At Sotheby's Tuesday evening, David Rockefeller's prize Rothko, “White Center (Yellow, Pink and Lavender on Rose),” sold for $72,480,000.
That's major money! The previous auction record for a Rothko painting, set a couple of years ago at Christie's, was $22.4 million.
The undisclosed buyer got a lot for his millions. The painting is over seven feet tall and almost five feet wide. Price per square inch: about $16,200.
David Rockefeller made a handsome profit. Reportedly he purchased the Rothko for less than $10,000 back in 1960.
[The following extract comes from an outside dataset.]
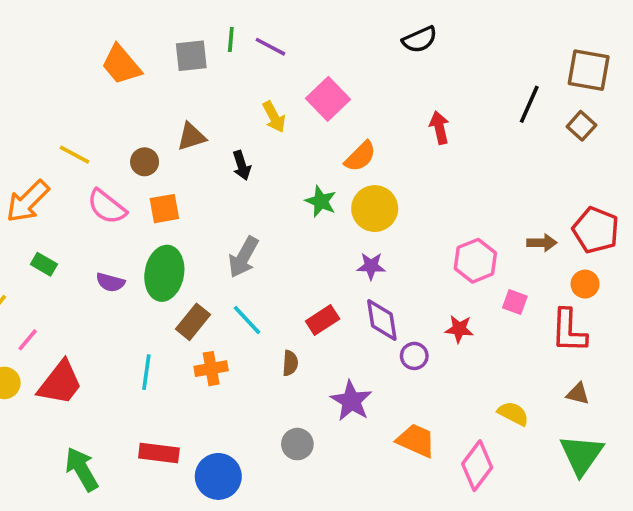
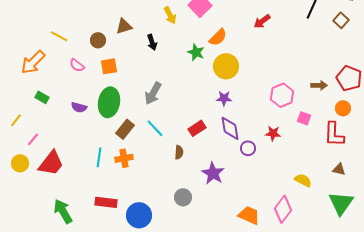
red arrow: (439, 128) -> (262, 21), turned -114
green star: (321, 201) -> (196, 52), moved
pink semicircle: (107, 207) -> (77, 65), size x0.7
orange cross: (211, 369) -> (124, 158), moved
orange trapezoid: (416, 440) -> (249, 215), moved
Mr. Rockefeller doesn't get the entire $72,480,000. A bit more than 12% goes to Sotheby's as a buyer's commission. Also, costs of insurance and other art-related incidentals have to be considered when determining his actual profit.
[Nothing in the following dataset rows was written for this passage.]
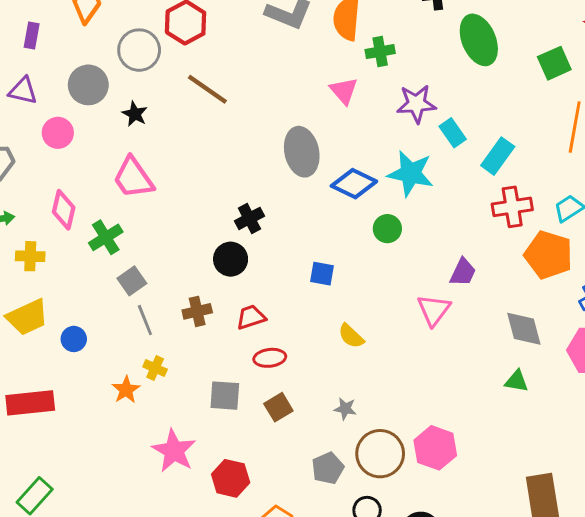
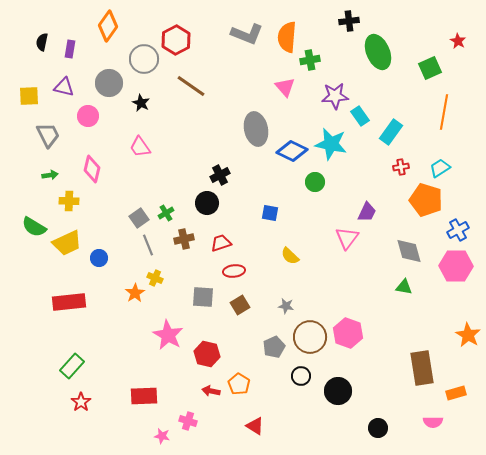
pink trapezoid: (133, 178) -> (140, 147), size x0.7
red cross: (512, 207) -> (401, 167), size x0.6
green cross: (106, 237) -> (166, 213), moved, size x0.7

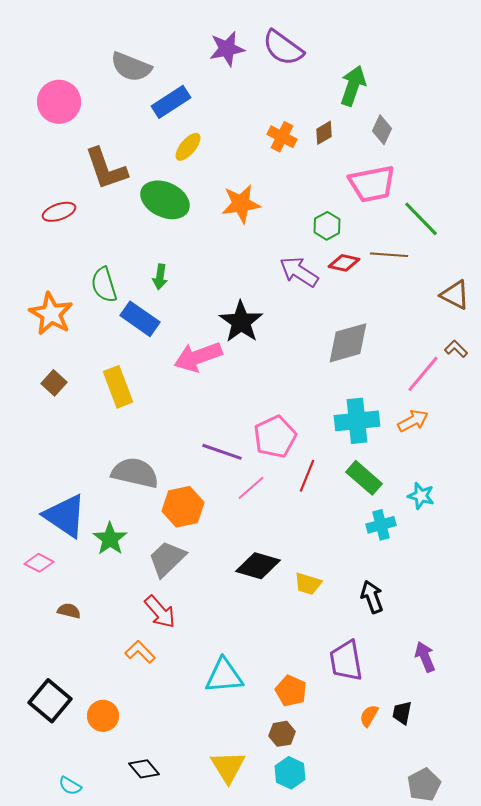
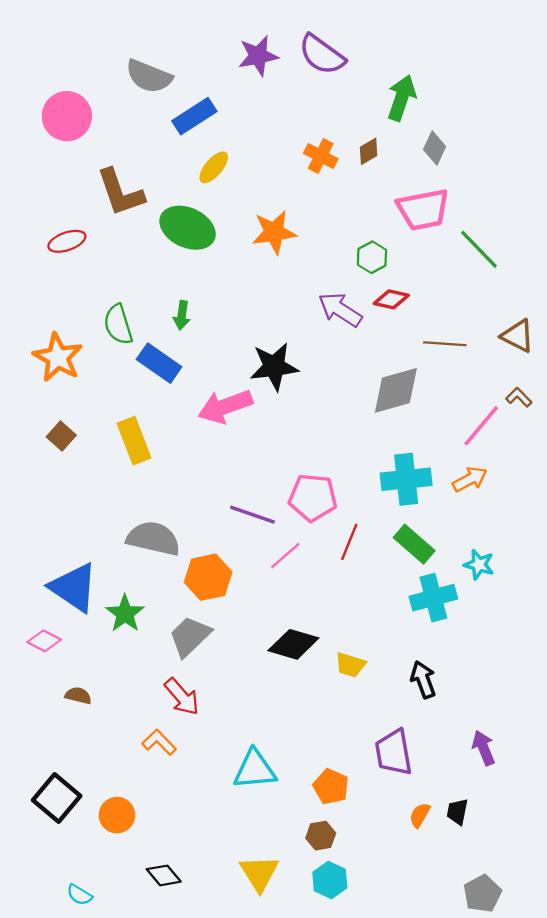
brown line: (389, 255) -> (445, 344), moved
black star: (241, 322) -> (274, 367), turned 30
pink pentagon: (275, 437) -> (313, 497), turned 30
cyan cross: (381, 525) -> (433, 598), size x1.4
OK, let's round Mr. Rockefeller's cost basis up to $10,000 and suppose he nets, after expenses and before taxes, about $60,000,000.
On those assumptions, Mr. Rockefeller's art investment has produced an annualized compound return of about 20.3%.
That's a long-term record right up there in Warren Buffett territory. (From 1965 through 2006, Warren Buffet's Berkshire-Hathaway has produced an annualized return of 21.4%.)
Now we know why art is called the beautiful asset.